##### Records for the task #####

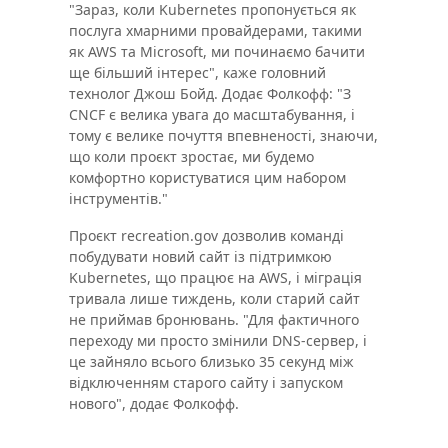
"Зараз, коли Kubernetes пропонується як
послуга хмарними провайдерами, такими
як AWS та Microsoft, ми починаємо бачити
ще більший інтерес", каже головний
технолог Джош Бойд. Додає Фолкофф: "З
CNCF є велика увага до масштабування, і
тому є велике почуття впевненості, знаючи,
що коли проєкт зростає, ми будемо
комфортно користуватися цим набором
інструментів."
Проєкт recreation.gov дозволив команді
побудувати новий сайт із підтримкою
Kubernetes, що працює на AWS, і міграція
тривала лише тиждень, коли старий сайт
не приймав бронювань. "Для фактичного
переходу ми просто змінили DNS-сервер, і
це зайняло всього близько 35 секунд між
відключенням старого сайту і запуском
нового", додає Фолкофф.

#####

Your answer must be an exact transcription of the lines from the one containing "переходу ми просто змінили DNS-сервер, і" through the last line of the records above, and nothing else.

переходу ми просто змінили DNS-сервер, і
це зайняло всього близько 35 секунд між
відключенням старого сайту і запуском
нового", додає Фолкофф.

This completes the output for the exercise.